Return all lines below containing the word "ecossistema".

- - - - -

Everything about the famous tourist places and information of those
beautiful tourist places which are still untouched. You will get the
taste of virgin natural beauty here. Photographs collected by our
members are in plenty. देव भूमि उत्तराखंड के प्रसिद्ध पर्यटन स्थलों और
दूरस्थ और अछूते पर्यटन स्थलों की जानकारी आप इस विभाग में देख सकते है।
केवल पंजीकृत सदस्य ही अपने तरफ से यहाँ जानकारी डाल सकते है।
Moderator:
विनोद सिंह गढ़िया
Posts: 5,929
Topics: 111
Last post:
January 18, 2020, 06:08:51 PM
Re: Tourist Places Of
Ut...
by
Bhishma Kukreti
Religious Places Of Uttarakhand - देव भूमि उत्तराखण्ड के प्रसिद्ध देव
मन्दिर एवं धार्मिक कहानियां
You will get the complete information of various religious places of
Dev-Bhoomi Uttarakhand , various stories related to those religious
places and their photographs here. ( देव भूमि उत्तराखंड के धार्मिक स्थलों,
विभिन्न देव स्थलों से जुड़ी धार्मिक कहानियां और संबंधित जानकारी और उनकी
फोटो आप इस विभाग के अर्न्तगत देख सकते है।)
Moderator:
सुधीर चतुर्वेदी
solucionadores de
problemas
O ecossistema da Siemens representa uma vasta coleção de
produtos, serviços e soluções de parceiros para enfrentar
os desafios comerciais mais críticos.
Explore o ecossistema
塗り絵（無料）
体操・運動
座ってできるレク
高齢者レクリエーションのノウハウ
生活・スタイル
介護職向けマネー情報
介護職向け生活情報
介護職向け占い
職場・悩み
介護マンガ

- - - - -

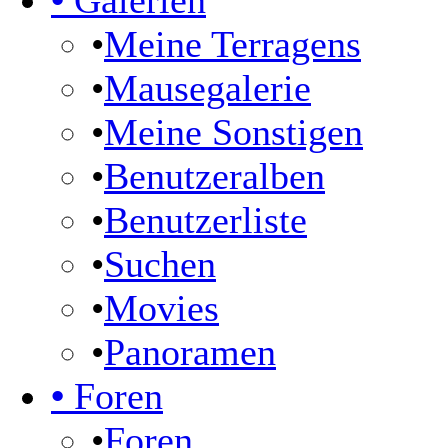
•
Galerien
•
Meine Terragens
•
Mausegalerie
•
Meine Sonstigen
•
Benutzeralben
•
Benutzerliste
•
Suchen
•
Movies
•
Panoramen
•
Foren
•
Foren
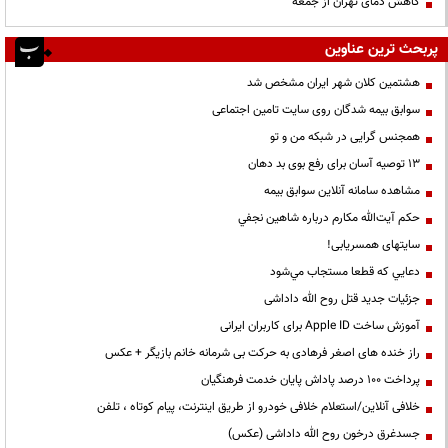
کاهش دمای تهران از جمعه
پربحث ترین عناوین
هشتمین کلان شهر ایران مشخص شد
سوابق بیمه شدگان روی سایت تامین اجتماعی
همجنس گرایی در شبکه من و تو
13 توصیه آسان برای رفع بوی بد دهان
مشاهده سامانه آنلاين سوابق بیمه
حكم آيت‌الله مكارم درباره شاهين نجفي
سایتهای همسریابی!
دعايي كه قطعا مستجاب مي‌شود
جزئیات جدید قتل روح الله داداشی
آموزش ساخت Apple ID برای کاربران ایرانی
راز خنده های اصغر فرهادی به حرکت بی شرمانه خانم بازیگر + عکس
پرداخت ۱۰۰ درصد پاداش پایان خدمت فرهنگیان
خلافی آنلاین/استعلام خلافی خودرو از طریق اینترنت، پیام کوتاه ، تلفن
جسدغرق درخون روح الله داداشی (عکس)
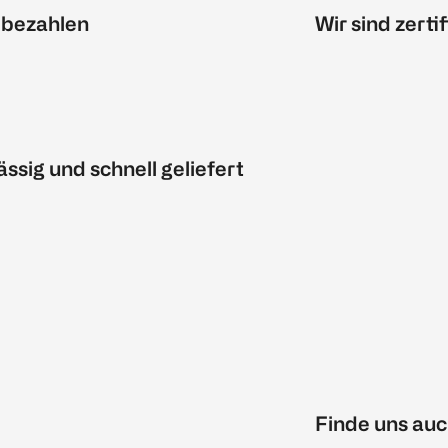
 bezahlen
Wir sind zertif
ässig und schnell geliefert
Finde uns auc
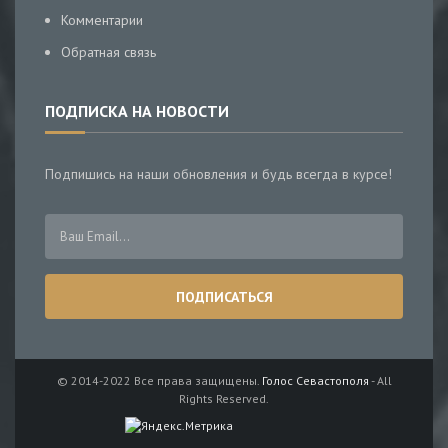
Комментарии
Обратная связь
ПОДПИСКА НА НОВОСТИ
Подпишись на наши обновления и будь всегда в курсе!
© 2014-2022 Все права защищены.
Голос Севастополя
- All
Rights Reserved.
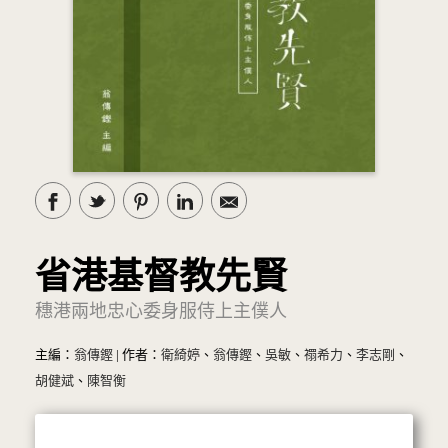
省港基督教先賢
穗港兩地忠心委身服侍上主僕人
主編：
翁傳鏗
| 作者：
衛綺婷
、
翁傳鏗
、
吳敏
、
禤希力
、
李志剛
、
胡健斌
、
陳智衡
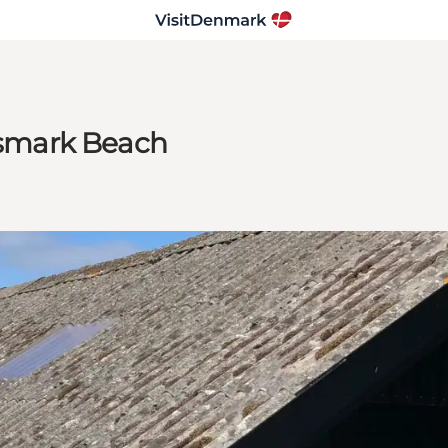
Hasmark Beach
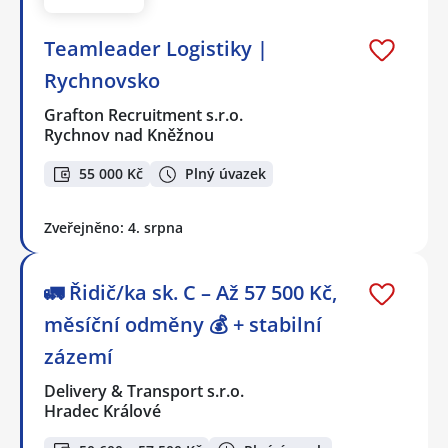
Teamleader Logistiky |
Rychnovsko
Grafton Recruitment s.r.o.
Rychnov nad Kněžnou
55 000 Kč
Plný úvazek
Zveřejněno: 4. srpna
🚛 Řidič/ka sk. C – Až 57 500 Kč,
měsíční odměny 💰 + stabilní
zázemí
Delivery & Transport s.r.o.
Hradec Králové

- - - - -

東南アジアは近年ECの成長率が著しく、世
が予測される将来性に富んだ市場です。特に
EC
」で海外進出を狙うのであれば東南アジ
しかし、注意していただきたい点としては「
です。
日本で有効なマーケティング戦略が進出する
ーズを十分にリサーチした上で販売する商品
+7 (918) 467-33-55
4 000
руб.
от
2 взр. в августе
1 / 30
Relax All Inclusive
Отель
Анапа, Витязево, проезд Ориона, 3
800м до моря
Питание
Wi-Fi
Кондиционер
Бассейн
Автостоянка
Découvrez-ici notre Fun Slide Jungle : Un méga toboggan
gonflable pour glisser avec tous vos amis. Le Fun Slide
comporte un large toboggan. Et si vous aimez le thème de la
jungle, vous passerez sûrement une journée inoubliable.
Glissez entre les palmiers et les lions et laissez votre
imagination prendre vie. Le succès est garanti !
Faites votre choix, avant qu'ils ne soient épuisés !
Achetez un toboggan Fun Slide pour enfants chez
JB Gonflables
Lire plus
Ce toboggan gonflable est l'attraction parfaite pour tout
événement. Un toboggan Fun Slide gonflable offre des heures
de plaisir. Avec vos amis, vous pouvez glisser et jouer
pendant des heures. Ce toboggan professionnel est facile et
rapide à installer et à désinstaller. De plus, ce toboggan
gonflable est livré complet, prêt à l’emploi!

- - - - -

OUTPUT BELOW:
O ecossistema da Siemens representa uma vasta coleção de
Explore o ecossistema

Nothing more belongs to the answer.